Pubblicato da Patrizia Baffi il

Baffi, Italia Viva: “Rinnovo Trenord, oggi nasce un fronte ampio e trasversale”

“Sono molto soddisfatta per l’esito della bella manifestazione di stamattina contro il rinnovo della concessione a Trenord, alla quale sono intervenuta.

Si è vista la partecipazione di tanti cittadini e di tanti utenti di un servizio scadente che va rimesso in discussione. Con la manifestazione di oggi nasce un fronte ampio, che va al di là delle singole forze politiche che l’hanno promossa: chi è sceso in piazza oggi lo ha fatto guardando solo al bene comune. Una battaglia che non ha colore politico e che vogliamo allargare sempre più: l’obiettivo è mettere in atto una virtuosa pressione popolare sulla Giunta regionale, che può ancora decidere di bandire una gara pubblica.

da sinistra, Michele Usuelli, Patrizia Baffi e Niccolò Carretta

Le obiezioni che abbiamo fin qui sentito non reggono alla prova dei fatti: i treni nuovi già ordinati verrebbero consegnati in ogni caso, visto che l’ordine si basa sul contratto di servizio oggi in vigore.
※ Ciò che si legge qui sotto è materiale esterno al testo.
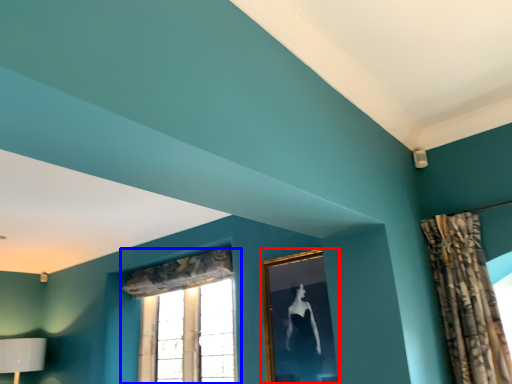 Question: Which point is further to the camera, picture frame (highlighted by a red box) or window (highlighted by a blue box)?

Choices:
 (A) picture frame
 (B) window

Answer: (B)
E non è vero che indire una gara equivarrebbe ad assegnare il servizio ad aziende straniere: la storia recente dimostra che, se venissero bandite delle gare veramente aperte, si stimolerebbe anche la nascita di nuovi operatori italiani, come avvenne con Italo Treno ai tempi della liberalizzazione delle tratte ad Alta Velocità. Là dove invece si scelse di proteggere il monopolista, si danneggiano le nascenti aziende italiane, come nel caso del fallimento di ArenaWays. Ciò che mi chiedo è: se Regione Lombardia bandisse una seria gara europea, quante nuove Italo nascerebbero per partecipare a questa gara? Ma la domanda potremmo anche porcela al contrario: quante nuove Italo NON nasceranno per via della scelta di non fare una gara per la concessione del trasporto ferroviario?
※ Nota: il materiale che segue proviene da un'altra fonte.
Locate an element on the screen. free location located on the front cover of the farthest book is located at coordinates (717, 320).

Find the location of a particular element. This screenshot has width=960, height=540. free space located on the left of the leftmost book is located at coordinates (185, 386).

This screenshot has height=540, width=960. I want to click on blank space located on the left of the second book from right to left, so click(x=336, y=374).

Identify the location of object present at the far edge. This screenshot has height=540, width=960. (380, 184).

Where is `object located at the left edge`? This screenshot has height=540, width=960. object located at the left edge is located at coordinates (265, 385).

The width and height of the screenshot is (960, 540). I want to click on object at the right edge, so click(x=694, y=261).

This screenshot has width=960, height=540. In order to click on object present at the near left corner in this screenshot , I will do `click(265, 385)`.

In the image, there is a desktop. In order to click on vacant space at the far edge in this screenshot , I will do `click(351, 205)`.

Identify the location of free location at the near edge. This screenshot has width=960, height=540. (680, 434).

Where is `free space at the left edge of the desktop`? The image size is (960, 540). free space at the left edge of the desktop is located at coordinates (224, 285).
Patrizia Baffi e Niccolò Carretta

La decisione della Regione non solo non giova a Trenord, che non risulta in alcun modo stimolata a rendere un servizio migliore, ma finisce per impedire la nascita di nuove aziende italiane. E’ questa la logica con cui vuole operare quella che si autodefinisce la locomotiva d’Italia?”